# What is being asked
For every record beneath this instruction, give an exact repetition, omitting images.

[Extracted page text data]
===

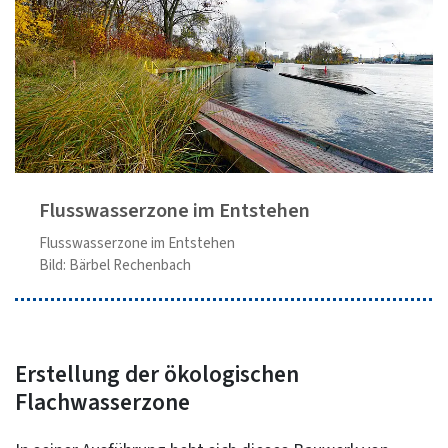
Flusswasserzone im Entstehen
Flusswasserzone im Entstehen
Bild: Bärbel Rechenbach
Erstellung der ökologischen
Flachwasserzone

===

# The answer
Flusswasserzone im Entstehen
Flusswasserzone im Entstehen
Bild: Bärbel Rechenbach
Erstellung der ökologischen
Flachwasserzone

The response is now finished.